We saw in the last section that the ratio between undisassociated acid/base molecules and disassociated ones depends on the pH and the acid/base itself. Lets look at a solution of lactic acid. At a pH of 3.86 half of the molecules are still undisassociated (lactic acid) and the other half is disassociated (H+ and lactate). When we now try to lower the pH by adding more H+ to the solution through the addition of a strong(er) acid the ratio of disassociated to undisassociated lactic acid molecules shifts towards less disassocuated ones. This means that some of the H+ that was added will be consumed by creating more lactic acid molecules from the existing lactate molecules. This in turn reduces the number of H+ that are available to lower the pH and the pH doesn't fall as much as it would have if the lactic acid was not present or present at a lower concentration. The lactic acid acted as a buffer. The amount of stronger acid that needs to be added to lower the pH depends not olny on the desired pH difference but also on the concentration of lactic acid.

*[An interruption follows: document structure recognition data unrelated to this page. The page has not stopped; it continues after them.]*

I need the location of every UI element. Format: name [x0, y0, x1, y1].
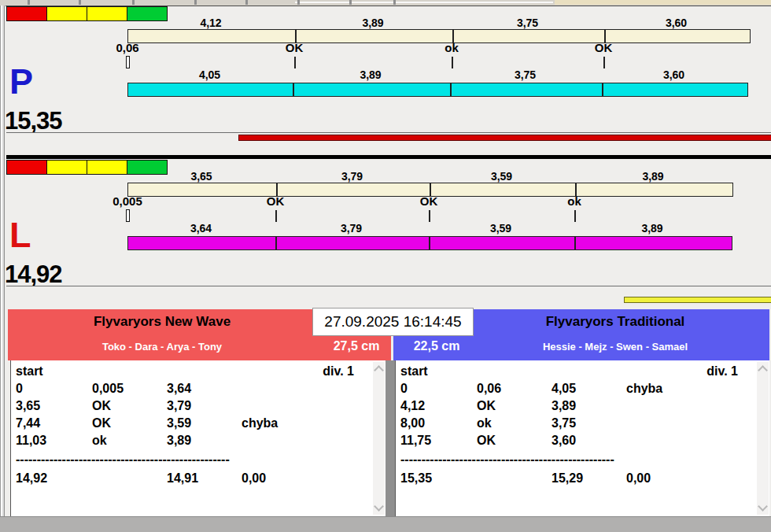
bar-segment: [452, 30, 604, 42]
segment-label: 3,89: [294, 17, 452, 28]
exchange-mark: 0,005: [100, 195, 155, 207]
bar-segment: [604, 30, 750, 42]
team-name: Flyvaryors New Wave: [8, 314, 316, 330]
table-cell: chyba: [626, 380, 769, 397]
table-header-start: start: [16, 364, 43, 378]
table-cell: 3,75: [552, 415, 626, 432]
window-edge-tick: [393, 0, 396, 5]
bar-segment: [275, 237, 429, 249]
table-cell: 3,89: [167, 432, 242, 449]
table-cell: 3,64: [167, 380, 242, 397]
table-cell: 3,60: [552, 432, 626, 449]
segment-label: 3,89: [574, 223, 731, 234]
table-cell: OK: [477, 432, 552, 449]
scroll-down-icon[interactable]: [758, 501, 768, 512]
segment-label: 3,59: [428, 223, 574, 234]
split-bar-lower: [127, 236, 732, 250]
table-cell: 3,89: [552, 397, 626, 415]
table-cell: 3,65: [16, 397, 92, 415]
segment-label: 3,75: [449, 69, 601, 80]
window-border-bottom: [0, 516, 771, 532]
table-gap-band: [386, 360, 395, 516]
table-cell: ok: [477, 415, 552, 432]
lane-total-time: 15,35: [5, 109, 62, 133]
table-cell: 3,59: [167, 415, 242, 432]
status-square: [6, 160, 47, 175]
segment-label: 3,79: [275, 223, 428, 234]
panel-divider-line: [6, 286, 771, 286]
table-cell: OK: [477, 397, 552, 415]
window-edge-tan-strip: [555, 0, 771, 5]
table-cell: 0,06: [477, 380, 552, 397]
lane-panel-p: P 15,35 4,123,893,753,604,053,893,753,60…: [0, 6, 771, 133]
team-name: Flyvaryors Traditional: [461, 314, 769, 330]
status-square: [87, 160, 127, 175]
window-edge-tick: [132, 0, 135, 5]
table-row: 7,44OK3,59chyba: [11, 415, 386, 432]
table-cell: [626, 432, 769, 449]
boundary-tick: [574, 210, 576, 222]
table-header-row: startdiv. 1: [11, 363, 386, 380]
panel-divider-line: [6, 132, 771, 133]
status-square: [46, 160, 87, 175]
table-cell: [626, 397, 769, 415]
exchange-mark: OK: [248, 195, 303, 207]
window-edge-tick: [28, 0, 30, 5]
table-row: 8,00ok3,75: [396, 415, 769, 432]
boundary-tick: [429, 210, 430, 222]
results-section: Flyvaryors New Wave Toko - Dara - Arya -…: [0, 308, 771, 532]
distance-badge: 22,5 cm: [401, 339, 472, 353]
split-bar-lower: [127, 83, 748, 97]
progress-bar-yellow: [624, 297, 771, 303]
table-cell: chyba: [242, 415, 386, 432]
results-list-left[interactable]: startdiv. 100,0053,643,65OK3,797,44OK3,5…: [10, 360, 386, 516]
table-cell: [242, 397, 386, 415]
table-row: 00,064,05chyba: [396, 380, 769, 397]
segment-label: 3,59: [429, 171, 574, 182]
exchange-mark: OK: [267, 42, 322, 54]
exchange-mark: ok: [547, 195, 602, 207]
start-tick: [126, 56, 130, 68]
bar-segment: [602, 83, 747, 96]
table-cell: 3,79: [167, 397, 242, 415]
table-header-division: div. 1: [323, 363, 354, 380]
table-cell: 0,00: [626, 470, 769, 487]
table-cell: [626, 415, 769, 432]
bar-segment: [429, 237, 574, 249]
table-row: 11,75OK3,60: [396, 432, 769, 449]
segment-label: 3,65: [127, 171, 275, 182]
window-edge-tick: [245, 0, 248, 5]
results-list-right[interactable]: startdiv. 100,064,05chyba4,12OK3,898,00o…: [395, 360, 769, 516]
window-edge-tick: [79, 0, 81, 5]
exchange-mark: OK: [576, 42, 631, 54]
table-separator: ----------------------------------------…: [396, 449, 614, 470]
scroll-up-icon[interactable]: [374, 365, 384, 375]
scroll-down-icon[interactable]: [374, 501, 384, 512]
table-cell: OK: [92, 415, 167, 432]
segment-label: 3,75: [452, 17, 603, 28]
bar-segment: [293, 83, 450, 96]
boundary-tick: [452, 57, 453, 68]
segment-label: 3,64: [127, 223, 275, 234]
exchange-mark: ok: [424, 42, 479, 54]
segment-label: 3,60: [601, 69, 747, 80]
table-cell: 0,00: [242, 470, 386, 487]
distance-badge: 27,5 cm: [321, 339, 392, 353]
scroll-up-icon[interactable]: [758, 365, 768, 375]
table-header-start: start: [400, 364, 428, 378]
table-row: 4,12OK3,89: [396, 397, 769, 415]
scrollbar[interactable]: [373, 362, 385, 515]
timing-app-window: { "session": { "datetime": "27.09.2025 1…: [0, 0, 771, 532]
status-square: [6, 6, 47, 21]
datetime-display: 27.09.2025 16:14:45: [312, 308, 474, 336]
start-tick: [126, 209, 130, 222]
team-members: Hessie - Mejz - Swen - Samael: [461, 341, 769, 353]
scrollbar[interactable]: [757, 362, 769, 515]
bar-segment: [575, 183, 732, 196]
progress-bar-red: [238, 135, 771, 141]
table-cell: [242, 380, 386, 397]
table-header-division: div. 1: [706, 363, 738, 380]
table-row: 3,65OK3,79: [11, 397, 386, 415]
table-cell: OK: [92, 397, 167, 415]
table-cell: 7,44: [16, 415, 92, 432]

This also works in the other direction when a strong base is added. In this case the rise in pH shift that more lactic acid molecules disassociate and free protons (H+) which need to be consumed by the hydroxyl ions (OH-) released by the base before the pH can rise.

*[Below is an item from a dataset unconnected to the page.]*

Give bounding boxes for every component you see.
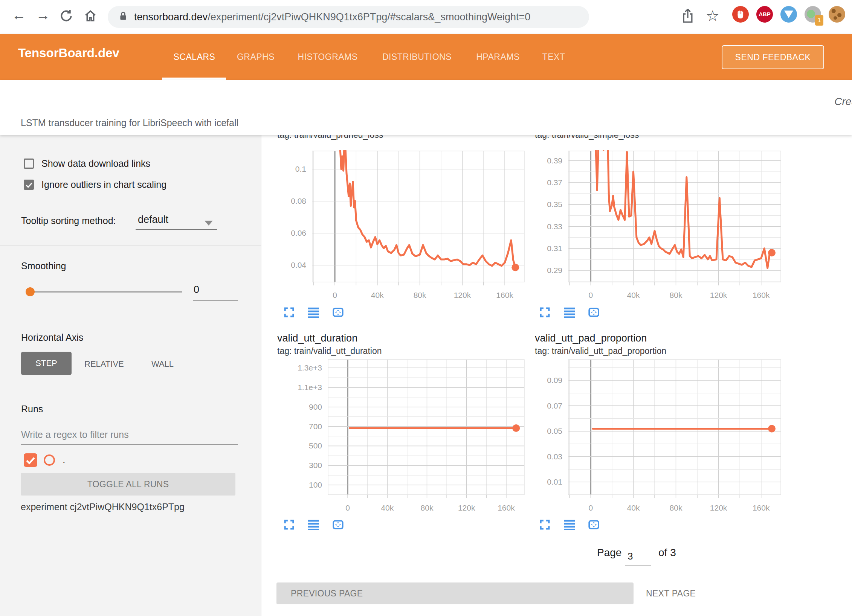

In mashing and in beer there is not a single acid or base that acts as a buffer but a wide variety which have different pH at which they 50% disassociated and 50% undisassociated. But later when we talk about water we will come back to the major buffering agent which are the various forms of carbonates: carbonic acid, bicarbonate and carbonate. It's concentration will tell how much acid it takes to move the water pH into a favorable pH for mashing.

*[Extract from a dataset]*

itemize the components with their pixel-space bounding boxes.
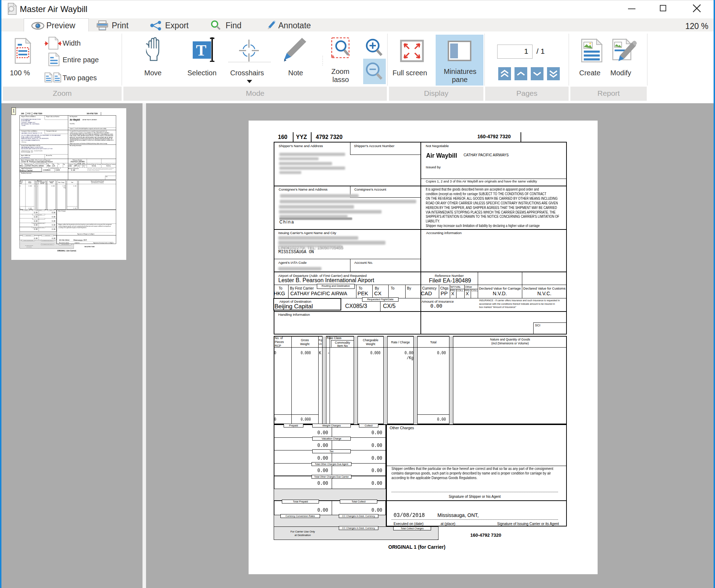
svg-text:T: T	[196, 42, 206, 59]
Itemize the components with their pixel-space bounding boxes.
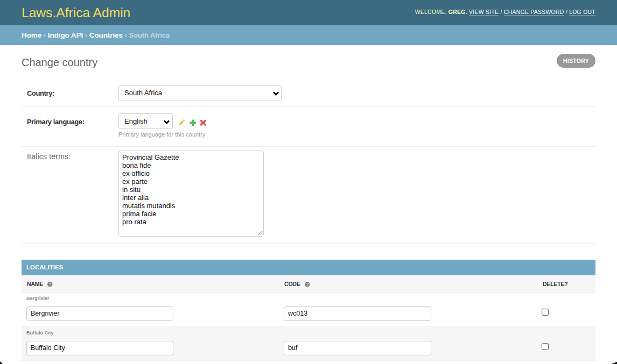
svg-text:?: ? bbox=[306, 282, 308, 287]
svg-text:?: ? bbox=[49, 282, 52, 287]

Buffer solutions also provide a stable pH reference for the calibration of pH meters. These solutions have been mixed precisely from acids/bases and salts to hold their pH steady even in the presence of small contaminations with other acids or bases.
Measuring pH
Now that we looked at how pH affects various brewing processes you might be interested in measuring pH. And that problem can be almost as complex as the effect of pH. For the home brewer 3 viable methods of testing pH exists: lithmus paper, colorpHast strips and pH meters. In general the cheaper the means of pH testing the less accurate the result is.
Lithmus paper and economy pH strips
These are the strips that you know from science class in school their function is based on the change of color of a pH indicator (in this case an extract from lichens) that is impregnated into paper strips. Below a pH of about 4.5 its color is red and above pH 8.5 its color is blue. At pH values between it will have different shades of colors. The pH is determined by matching the shade of color to a color scale that is supplied with the strips.
The pH indicator acts as a weak base or acids. That means that it accepts or donates protons (H+) based on the pH of the surrounding solution. As seen in the ìweak acids and basesî section in the beginning the ratio between the acid (when it still has all of its protons) and its base (when it donated or accepted a proton) depends on the pH and will change with the pH. What makes these indicators so unique is that these two forms of the indicator have a different color. For example if the indicator acts like an acid then at low pH un-disassociated form is dominant because there are already enough protons in the solution and it doesn't need more. This means that the indicator will take the color of the un-disassociated form. Ar a higher pH the disassociated form will be dominant because it looses its protons to an environment that is low in protons. When a pH is considered low or high in protons depends on the nature of the indicator and different indicators will show color changes at different pH ranges. In the case of litmus paper it is a range of indicators that change color at various pH ranges throughout the papers pH range.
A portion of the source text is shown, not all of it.